Bruce Momjian [Tue, 21 Jul 1998 04:17:30 +0000 (04:17 +0000)]
Theses buffer leaks are caused by indexes that are kept open between
calls. Outside a transaction, the backend detects them as buffer
leaks; it sends a NOTICE, and frees them. This sometimes cause a
segmentation fault (at least on Linux). These indexes are initialized
on the first lo_read/lo_write/lo_tell call, and (normally) closed
on a lo_close call. Thus the buffer leaks appear when lo direct
access functions are used, and not with lo_import/lo_export functions
(libpq version calls lo_close before ending the command, and the
backend version uses another path).
The included patches (against recent snapshot, and against 6.3.2)
cause indexes to be closed on transaction end (that is on explicit
'END' statment, or on command termination outside trasaction blocks),
thus preventing the buffer leaks while increasing performance inside
transactions. Some (all?) 'classic' memory leaks are also removed.
I hope it will be ok.
--- Pascal ANDRE, graduated from Ecole Centrale Paris andre@via.ecp.fr
Bruce Momjian [Sun, 19 Jul 1998 18:26:41 +0000 (18:26 +0000)]

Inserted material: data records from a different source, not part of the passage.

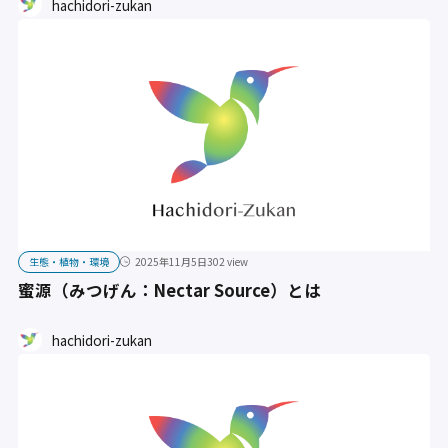
hachidori-zukan
生態・植物・環境
2025年11月5日
302 view
蜜源（みつげん：Nectar Source）とは
hachidori-zukan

I finally got the time to put together some stuff for fti for
inclusion in pgsql. I have included a README which should be enough
to start using it, plus a BENCH file that describes some timings
I have done.
Please have a look at it, and if you think everything is OK, I
would like it seen included in the contrib-section of pgsql.

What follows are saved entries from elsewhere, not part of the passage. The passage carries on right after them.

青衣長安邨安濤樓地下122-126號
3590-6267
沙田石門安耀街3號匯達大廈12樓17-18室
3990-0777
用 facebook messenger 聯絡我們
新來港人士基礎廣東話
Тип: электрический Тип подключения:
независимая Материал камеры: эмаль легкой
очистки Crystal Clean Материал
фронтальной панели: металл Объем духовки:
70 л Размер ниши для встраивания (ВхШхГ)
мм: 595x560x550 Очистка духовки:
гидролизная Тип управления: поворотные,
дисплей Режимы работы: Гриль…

I don't think I will do any more work in this, but maybe it inspires
somebody else to improve on it.
Bruce Momjian [Sun, 19 Jul 1998 05:49:26 +0000 (05:49 +0000)]

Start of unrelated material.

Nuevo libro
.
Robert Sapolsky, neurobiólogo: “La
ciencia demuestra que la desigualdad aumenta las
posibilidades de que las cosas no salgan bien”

1) Queries using the having clause on base tables should work well
now. Here some tested features, (examples included in the patch):
1.1) Subselects in the having clause 1.2) Double nested subselects
1.3) Subselects used in the where clause and in the having clause
simultaneously 1.4) Union Selects using having 1.5) Indexes
on the base relations are used correctly 1.6) Unallowed Queries
are prevented (e.g. qualifications in the
having clause that belong to the where clause) 1.7) Insert
into as select
2) Queries using the having clause on view relations also work
but there are some restrictions:
2.1) Create View as Select ... Having ...; using base tables in
the select 2.1.1) The Query rewrite system:
2.1.2) Why are only simple queries allowed against a view from 2.1)
? 2.2) Select ... from testview1, testview2, ... having...; 3) Bug
in ExecMergeJoin ??
Bruce Momjian [Sun, 19 Jul 1998 05:24:51 +0000 (05:24 +0000)]
pg_dump -z has gotten rather thoroughly broken in the last couple
of days --- it was emitting stuff like
REVOKE ALL on 'table' from PUBLIC; GRANT ALL on "table" to
"Public"; neither of which work. While I was at it I
cleaned up a few other things:
* \connect commands are issued only in -z mode. In this way,
reloading a pg_dump script made without -z will generate a simple
database wholly owned by the invoking user, rather than a mishmash
of tables owned by various people but lacking in access rights.
(Analogy: cp versus cp -p.)
* \connect commands are issued just before COPY FROM stdin commands;
without this, reloading a database containing non-world-writable
tables tended to fail because the COPY was not necessarily attempted
as the table owner.
* Redundant \connect commands are suppressed (each one costs a
backend launch, so...).
* Man page updated (-z wasn't ever documented).
The first two items were discussed in a pgsql-hackers thread around
6 May 98 ("An item for the TODO list: pg_dump and multiple table
owners") but no one had bothered to deal with 'em yet.